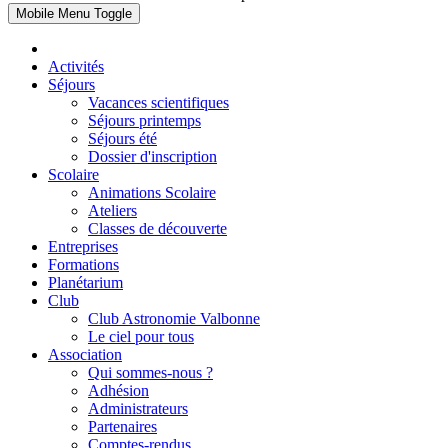
Mobile Menu Toggle
Activités
Séjours
Vacances scientifiques
Séjours printemps
Séjours été
Dossier d'inscription
Scolaire
Animations Scolaire
Ateliers
Classes de découverte
Entreprises
Formations
Planétarium
Club
Club Astronomie Valbonne
Le ciel pour tous
Association
Qui sommes-nous ?
Adhésion
Administrateurs
Partenaires
Comptes-rendus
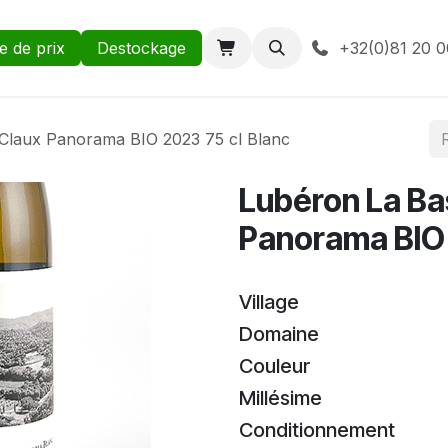
te de prix
Destockage
+32(0)81 20 0
 Claux Panorama BIO 2023 75 cl Blanc
Lubéron La Ba
Panorama BIO 
Village
Domaine
Couleur
Millésime
Conditionnement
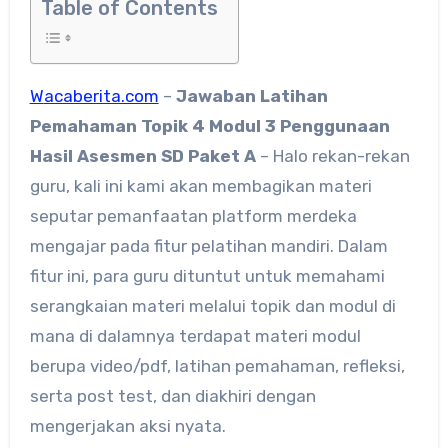
Table of Contents
Wacaberita.com
–
Jawaban Latihan
Pemahaman Topik 4 Modul 3 Penggunaan
Hasil Asesmen SD Paket A
– Halo rekan-rekan
guru, kali ini kami akan membagikan materi
seputar pemanfaatan platform merdeka
mengajar pada fitur pelatihan mandiri. Dalam
fitur ini, para guru dituntut untuk memahami
serangkaian materi melalui topik dan modul di
mana di dalamnya terdapat materi modul
berupa video/pdf, latihan pemahaman, refleksi,
serta post test, dan diakhiri dengan
mengerjakan aksi nyata.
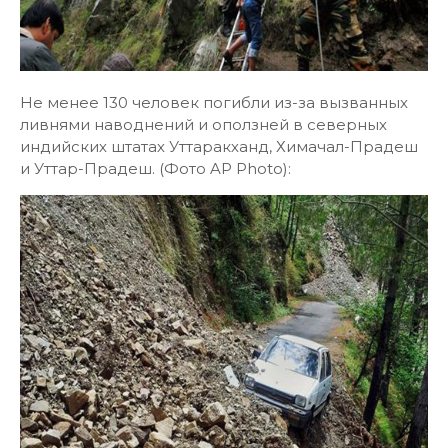
Не менее 130 человек погибли из-за вызванных
ливнями наводнений и оползней в северных
индийских штатах Уттаракханд, Химачал-Прадеш
и Уттар-Прадеш. (Фото AP Photo):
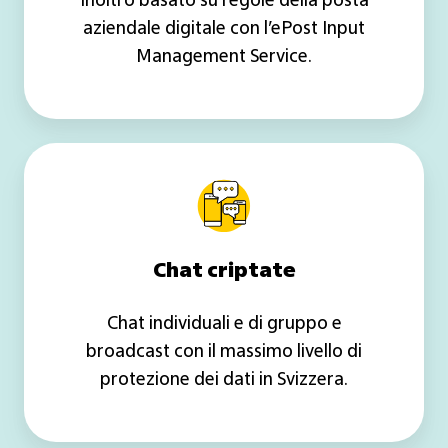
Inoltro basato su regole della posta
aziendale digitale con l’ePost Input
Management Service.
Chat
criptate
Chat criptate
Chat individuali e di gruppo e
broadcast con il massimo livello di
protezione dei dati in Svizzera.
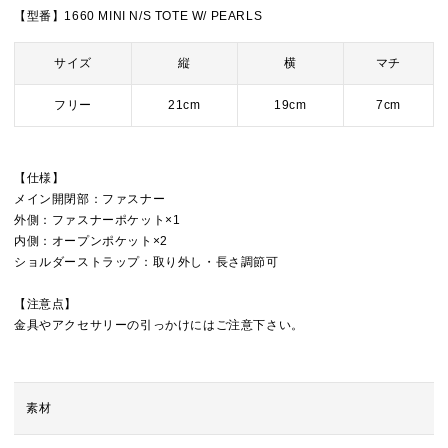
【型番】1660 MINI N/S TOTE W/ PEARLS
サイズ
縦
横
マチ
フリー
21cm
19cm
7cm
【仕様】
メイン開閉部：ファスナー
外側：ファスナーポケット×1
内側：オープンポケット×2
ショルダーストラップ：取り外し・長さ調節可
【注意点】
金具やアクセサリーの引っかけにはご注意下さい。
素材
....................
_Task_
What lines above contain the string "Chat"? Copy all of them.

_Solution_
Chat
Chat criptate
Chat individuali e di gruppo e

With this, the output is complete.